By Francesco Guarascio
BRUSSELS (Reuters) - European Union lawmakers rejected on Thursday an EU blacklist of ten countries at risk of facilitating money laundering or terrorist financing on the grounds that the list is too short and needs to be expanded to include tax havens.
In a bid to cut terrorist funding after January 2015 attacks on French magazine Charlie Hebdo, the EU adopted stricter rules against money laundering and began naming countries with legal loopholes that could be exploited by militant organizations to get funding.
In a legal document passed by 393 votes to 67, with 210 abstentions, the Parliament rejected the list saying it was too limited.
North Korea, Iran, Afghanistan, Bosnia and Herzegovina, Iraq, Laos, Syria, Uganda, Vanuatu and Yemen are in the latest EU blacklist drafted by the EU executive commission. Businesses with activities in these countries are subject to higher checks in Europe.
"In light of recent leaks revealing money laundering and tax crimes, it is ridiculous that Panama and other famous havens for dirty money are still not on the Commission's blacklist," Greens lawmaker Sven Giegold said.

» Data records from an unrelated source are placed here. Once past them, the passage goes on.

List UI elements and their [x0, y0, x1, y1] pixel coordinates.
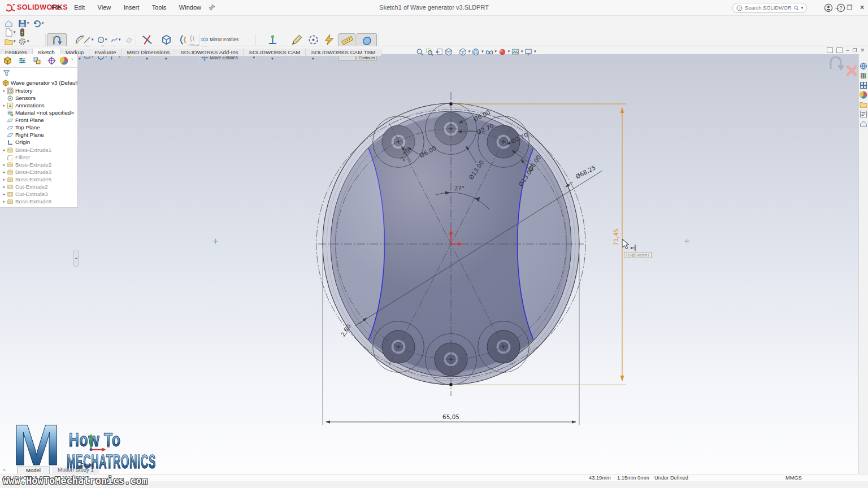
- zoom-to-area-icon[interactable]: [426, 48, 433, 56]
- tree-item-history[interactable]: ▸History: [0, 87, 77, 94]
- tree-item-cut-extrude2[interactable]: ▸Cut-Extrude2: [0, 183, 77, 190]
- panel-tab-overflow[interactable]: ›: [71, 56, 73, 62]
- tree-item-boss-extrude6[interactable]: ▸Boss-Extrude6: [0, 198, 77, 205]
- menubar-pin-icon[interactable]: [209, 4, 215, 11]
- design-library-icon[interactable]: [860, 72, 867, 80]
- triad-view-label: Front: [80, 462, 93, 468]
- sketch-line-tool[interactable]: ▾: [84, 36, 93, 43]
- mirror-entities-button[interactable]: Mirror Entities: [201, 36, 255, 43]
- save-button[interactable]: ▾: [18, 19, 29, 28]
- search-dropdown-caret[interactable]: ▾: [801, 6, 803, 10]
- tab-solidworks-add-ins[interactable]: SOLIDWORKS Add-Ins: [175, 49, 244, 56]
- custom-properties-icon[interactable]: [860, 110, 867, 118]
- rebuild-button[interactable]: [18, 28, 27, 37]
- display-style-icon[interactable]: [472, 48, 480, 56]
- status-coord-y: 1.15mm: [617, 474, 636, 481]
- apply-scene-icon[interactable]: [511, 48, 519, 56]
- restore-button[interactable]: ❐: [844, 0, 856, 15]
- open-button[interactable]: ▾: [5, 37, 15, 46]
- tree-item-top-plane[interactable]: Top Plane: [0, 124, 77, 131]
- dimension-hole-angle[interactable]: 27°: [454, 185, 465, 191]
- panel-tab-bar: ›: [0, 54, 77, 68]
- close-button[interactable]: ✕: [856, 0, 868, 15]
- zoom-to-fit-icon[interactable]: [416, 48, 424, 56]
- sketch-spline-tool[interactable]: ▾: [111, 36, 120, 43]
- svg-text:71,45: 71,45: [613, 229, 619, 246]
- tree-item-boss-extrude1[interactable]: ▸Boss-Extrude1: [0, 146, 77, 154]
- minimize-button[interactable]: –: [831, 0, 843, 15]
- status-coord-z: 0mm: [637, 474, 649, 481]
- document-title: Sketch1 of Wave generator v3.SLDPRT: [226, 0, 642, 15]
- cancel-sketch-corner-icon[interactable]: [848, 67, 856, 75]
- watermark-url: www.HowToMechatronics.com: [3, 475, 147, 486]
- exit-sketch-corner-icon[interactable]: [831, 57, 844, 71]
- dimension-drag-icon: [631, 245, 635, 251]
- view-settings-icon[interactable]: [524, 48, 532, 56]
- sketch-plane-tool: [125, 36, 133, 43]
- tab-solidworks-cam-tbm[interactable]: SOLIDWORKS CAM TBM: [306, 49, 381, 56]
- tab-mbd-dimensions[interactable]: MBD Dimensions: [121, 49, 175, 56]
- tree-root-part[interactable]: Wave generator v3 (Default) <<Defaul: [0, 79, 77, 86]
- panel-splitter-handle[interactable]: ◂: [73, 250, 79, 267]
- resources-home-icon[interactable]: [860, 120, 867, 128]
- graphics-area[interactable]: 65,05 27° Ø68.25 2,60 Ø6.00 Ø2.70 2.70 Ø…: [0, 54, 868, 474]
- tree-item-annotations[interactable]: ▸Annotations: [0, 102, 77, 109]
- tree-filter-icon[interactable]: [3, 69, 10, 77]
- confirmation-corner: [823, 54, 859, 80]
- tree-item-sensors[interactable]: Sensors: [0, 94, 77, 102]
- status-units-selector[interactable]: MMGS: [785, 474, 802, 481]
- tree-item-boss-extrude3[interactable]: ▸Boss-Extrude3: [0, 168, 77, 176]
- home-button[interactable]: [5, 19, 13, 28]
- edit-appearance-icon[interactable]: [498, 48, 506, 56]
- new-document-button[interactable]: ▾: [5, 28, 15, 37]
- tree-item-material[interactable]: Material <not specified>: [0, 109, 77, 116]
- hide-show-items-icon[interactable]: [485, 48, 493, 56]
- configuration-manager-tab[interactable]: [33, 56, 41, 65]
- display-manager-tab[interactable]: [60, 56, 68, 65]
- tree-item-boss-extrude2[interactable]: ▸Boss-Extrude2: [0, 161, 77, 168]
- tab-model[interactable]: Model: [17, 467, 50, 474]
- menu-window[interactable]: Window: [174, 0, 206, 15]
- doc-window-icon-2[interactable]: [836, 47, 843, 53]
- menu-insert[interactable]: Insert: [119, 0, 145, 15]
- menu-view[interactable]: View: [93, 0, 116, 15]
- tree-item-fillet2[interactable]: Fillet2: [0, 154, 77, 161]
- section-view-icon[interactable]: [445, 48, 453, 56]
- menu-tools[interactable]: Tools: [147, 0, 172, 15]
- help-search-box[interactable]: ▾: [732, 3, 807, 13]
- view-orientation-icon[interactable]: [459, 48, 467, 56]
- tree-item-front-plane[interactable]: Front Plane: [0, 116, 77, 124]
- cloud-services-icon[interactable]: [860, 62, 867, 70]
- dimension-reference-diameter[interactable]: Ø68.25: [574, 164, 597, 180]
- appearances-icon[interactable]: [860, 91, 867, 99]
- undo-button[interactable]: ▾: [33, 19, 44, 28]
- dimension-overall-width[interactable]: 65,05: [442, 413, 459, 420]
- doc-restore-button[interactable]: ❐: [852, 47, 857, 53]
- tree-item-right-plane[interactable]: Right Plane: [0, 131, 77, 138]
- options-button[interactable]: ▾: [18, 37, 29, 46]
- property-manager-tab[interactable]: [18, 56, 27, 65]
- menu-edit[interactable]: Edit: [69, 0, 90, 15]
- doc-close-button[interactable]: ✕: [860, 47, 865, 53]
- file-explorer-icon[interactable]: [860, 101, 867, 108]
- tab-evaluate[interactable]: Evaluate: [89, 49, 121, 56]
- tree-item-origin[interactable]: Origin: [0, 138, 77, 146]
- search-input[interactable]: [745, 5, 791, 11]
- view-palette-icon[interactable]: [860, 81, 867, 89]
- watermark-logo: M: [12, 418, 60, 472]
- tab-scroll-left[interactable]: <: [1, 467, 8, 474]
- previous-view-icon[interactable]: [435, 48, 443, 56]
- tab-solidworks-cam[interactable]: SOLIDWORKS CAM: [244, 49, 306, 56]
- menu-file[interactable]: File: [46, 0, 67, 15]
- dimension-tooltip: D1@Sketch1: [624, 252, 652, 258]
- dimxpert-manager-tab[interactable]: [47, 56, 56, 65]
- sketch-circle-tool[interactable]: ▾: [97, 36, 107, 43]
- help-circle-icon: [736, 5, 743, 11]
- doc-minimize-button[interactable]: –: [846, 47, 849, 53]
- feature-manager-tab[interactable]: [3, 56, 12, 65]
- tree-item-boss-extrude5[interactable]: ▸Boss-Extrude5: [0, 176, 77, 183]
- svg-text:x: x: [107, 444, 110, 449]
- tree-item-cut-extrude3[interactable]: ▸Cut-Extrude3: [0, 190, 77, 198]
- doc-window-icon-1[interactable]: [827, 47, 833, 53]
- search-icon[interactable]: [793, 5, 799, 11]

The conservatives, the largest group in the Parliament, abstained from the vote.
"A country should be placed on the 'blacklist' only when there is clear evidence of a systematic threat of money laundering and terrorist financing," said center-right MEP Krisjanis Karins.
The Parliamentary vote annuls the latest list adopted in November, but does not affect the previous blacklist which included all countries currently listed and also Guyana. The Latin American state was deleted because it had plugged legal loopholes that made money laundering possible.
A Commission official said work to name tax havens is in progress but does not concern the anti-money laundering list, ruling out imminent changes after the Parliament vote.
Under pressure from revelations on widespread tax avoidance, EU states agreed to establish a blacklist of tax havens by the end of this year, although critics say the list may turn out to include none of the top countries helping taxpayers avoid their bills.